Ever since the Patriots traded the Dolphins two draft picks for Wes Welker back in 2007, it’s been a match made in heaven. Over the last 6 years, Tom Brady and Welker have formed one of the most connected quarterback/wide receiver duos in recent history. From 2007 to 2012, Welker has amassed an almost unheard of 664 receptions. And in 5 of the last 6 seasons, Welker has also racked up 1165 receiving yards or more. While Welker’s touchdown totals aren’t up there with the likes of Calvin Johnson, no one can hold that against him when Brady has bigger targets like Rob Gronkowski and Aaron Hernandez who can out-muscle defenders near the goal line.
Unfortunately, this marriage could come to a screeching halt once free agency starts next week.
Even though Welker has been such a huge part of the offense since coming into New England, we slowly started to see the marriage unravel in the beginning of the 2012 season. Playing on a franchise contract, Welker’s 3 catches for 14 yards in Week One against the Titans left many wondering how much he would be used for the rest of the season. The team signed Brandon Lloyd and started rotating Julian Edelman more into the gameplan than in past years. The writing was on the wall that the Patriots were slowly attempting to phase Welker out with the notion that he wasn’t going to be back in 2013.
That plan backfired severely. With Edelman, Gronkowski and Hernandez hit with the injury bug, the team was forced to go back to reliable Welker to pick up the slack. And, of course, he showed the team he can still be relied upon, catching 110 passes for 1260 yards and 5 scores. Had all 3 of those guys stayed healthy, I’m afraid Welker’s numbers wouldn’t have been as impressive.
Now only days away from free agency, Welker’s status is completely up in the air. After signing Brady to a team friendly contract that freed up much needed cap space, the Patriots now have extra money and would reportedly like to bring Welker back. Unless they plan on making a splash in free agency or loading up on receivers in the draft, the cupboard is bare. Brandon Lloyd surprisingly turned out to be one of the biggest mistakes the team made in quite some time and is expected to be released. Edelman is too injury prone to be counted on as anything more than a role player. Not to mention he is also set to hit free agency. That leaves unknowns Matt Slater and Kamar Aiken currently penciled in as the starters. YIKES!! A part of me wonders if Brady looked Belichick in the face and said “I want Wes back” before he signed the dotted line.

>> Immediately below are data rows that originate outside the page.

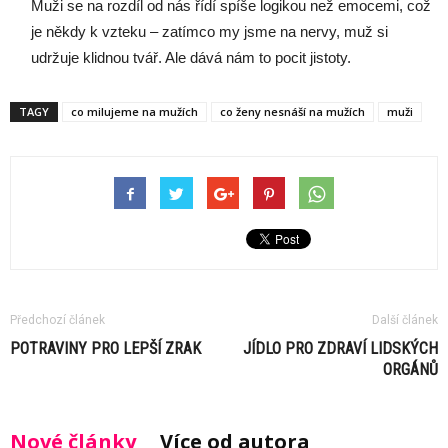
Muži se na rozdíl od nás řídí spíše logikou než emocemi, což
je někdy k vzteku – zatímco my jsme na nervy, muž si
udržuje klidnou tvář. Ale dává nám to pocit jistoty.
TAGY
co milujeme na mužích
co ženy nesnáší na mužích
muži
Předchozí článek
Další článek
POTRAVINY PRO LEPŠÍ ZRAK
JÍDLO PRO ZDRAVÍ LIDSKÝCH
ORGÁNŮ
Nové články
Více od autora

But will Welker be willing to come back?
Yahoo Sports reported on March 5 that Welker’s lack of use in the offense early in the year “stuck in Welker’s craw all season.” They also report that Welker is “paranoid” regarding his role if he does come back. I can’t blame him. With the latest reports stating Welker is set to test the free agent waters, this worries me immensely. An undrafted rookie free agent in 2004, Welker had stints with the Chargers and the Dolphins. Both were forgettable as he was released by San Diego after the first game and was mostly used on special teams in Miami. The market for a 31 year old whose success clearly hinges on one system just isn’t there. And if Welker thinks he can land a No. 1 gig like other free agents such as Mike Wallace or even Greg Jennings, he’s sadly mistaken. ESPN’s Ed Werder reported this same thinking on March 5, stating that Welker will see a “minimal number of teams interested in him” and that his best bet is to stay in New England. Hard to disagree.
In the end, I think Welker and New England will patch things up and be back together again for a couple more years. Welker needs the Patriots. And after last season, the Patriots realize they need Welker just as much.